A change from the tinkling of morse, he went on to a telephone frequency, spun the wheel and heard a Donald Duck squawk, hard to know whether it would turn out male or female, till he tuned in sharply and with delicate fingers pulled a recognisable male voice out by the tail:

‘You’re not supposed to drink when you take that stuff, are you, Beryl?’

What stuff? Howard removed the earphones, plugged in the speaker, and flicked on the tape recorder, perhaps to amuse Laura later, an action utterly against the law, though he would obliterate such private talk afterwards. The Post Office regulations were severe: ‘Interception of communications is forbidden. If such communications are received involuntarily they must not be produced in writing, communicated to other persons, or used for any purpose whatever.’

Plain enough, but too much of a sacrifice to his existence to obey such rules. In any case his transcripts were used to make the morning fire, and all tapes rubbed out to leave space for other items. If he played them occasionally to Laura what matter? Weren’t man and wife supposed to be one person? He was sure there were villainous London thieves who used VHF scanners to keep track of police movements before doing a robbery, but he wasn’t in that league, and wouldn’t have been, even with normal sight.

He felt himself a snooper nevertheless when listening to personal telephone talk, though surely those who made calls from ship to shore must know someone might well be listening, no great feat these days, with technology coming on the market cheap, even for ordinary telephones to be tapped. Often he amused himself at midnight listening to two or three trawler skippers chatting at the fishing grounds, which he wouldn’t record for Laura because the dexterity of their bad language was astonishing to hear.
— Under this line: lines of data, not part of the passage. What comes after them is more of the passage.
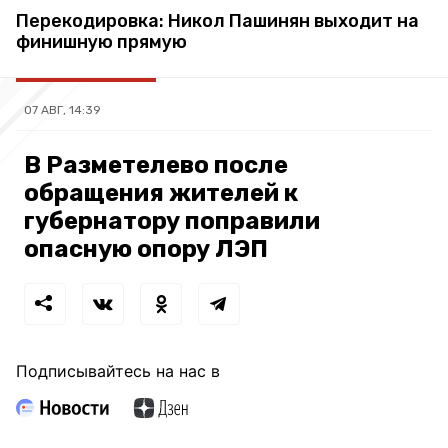
Перекодировка: Никол Пашинян выходит на
финишную прямую
07 АВГ, 14:39
В Разметелево после
обращения жителей к
губернатору поправили
опасную опору ЛЭП
Подписывайтесь на нас в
Poor husband, or boyfriend, stuck on shore. ‘You’re not going to remember this, are you?’

Howard could hear him but not the woman.

‘You all right?’

He was an American.

‘See you on Friday? Look, I think you’re loaded. Why are you crying? Phone you Thursday, at three o’clock.’

Perhaps he had sent her on a Caribbean cruise, when the last place she needed to be in was a vast floating boozer.
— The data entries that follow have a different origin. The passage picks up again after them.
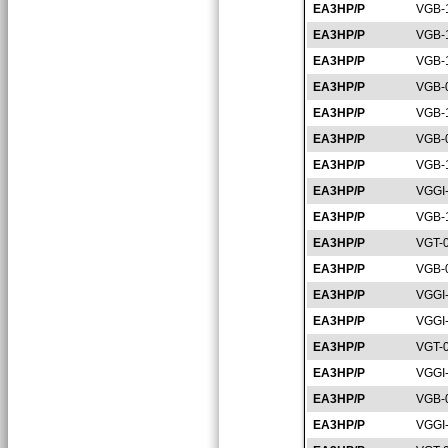
EA3HP/P
VGB-
EA3HP/P
VGB-
EA3HP/P
VGB-
EA3HP/P
VGB-
EA3HP/P
VGB-
EA3HP/P
VGB-
EA3HP/P
VGB-
EA3HP/P
VGGI
EA3HP/P
VGB-
EA3HP/P
VGT-
EA3HP/P
VGB-
EA3HP/P
VGGI
EA3HP/P
VGGI
EA3HP/P
VGT-
EA3HP/P
VGGI
EA3HP/P
VGB-
EA3HP/P
VGGI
‘Honey, please don’t drink too much. I got a meeting at five o’clock. Listen, please don’t drink too much tonight. Damn, you’re really drunk.’
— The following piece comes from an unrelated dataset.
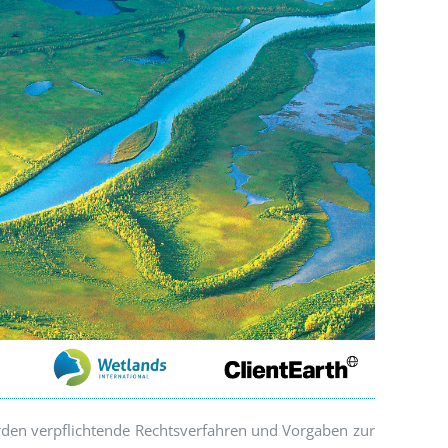
rden verpflichtende Rechtsverfahren und Vorgaben zur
Howard wanted to hear the response, instead of filling in the details from his own heart.

‘What does that mean?’ the man said, a mixture of concern and exasperation.

How else to learn about life if you were blind?

‘All right, I’ll call you at five-thirty on Thursday. Can you write it down so you won’t forget? Why not? You’re drunk. It’s that stuff affecting you maybe. Please don’t drink anymore tonight. So you want to go, eh? OK. Love you. Bye.’

Operator’s voice: ‘It was twenty five minutes there.’

Such a long time for the poor chap to have been locked in a dead end debate with his wife or girlfriend. The catalogue of miseries was endless. Disasters also. A whistle went parabola through a blank frequency like an uncontrolled star across space – or a bomb making its way from a plane onto helpless people below. No knowing where it was coming from or heading for. Then the mixing warble of two oscillators made a noise like an angel drinking water.

The aerial blues were on him, which even the tom-tom telegraphist blasting through from a Soviet Black Sea tanker couldn’t penetrate. But you must never despair, he told himself, ever, and if he didn’t, no one should.

The man pleading with his wife wouldn’t leave him alone. Witnesses were as much in danger of despair as those involved, who at least had the umbrella of each other’s misery, as well as their own. The basic theory of magnetism instilled in the classroom was that ‘like poles repel and unlike poles attract’, but in human relationships if it went on too long the opposite would happen and both poles begin to repel. Iron filings as the uncontrollable grit of the human spirit are unpredictable in their behaviour, and nothing can save people from the unknown in themselves except endurance and understanding. Call it observations from the heaviside layer, for what they are worth.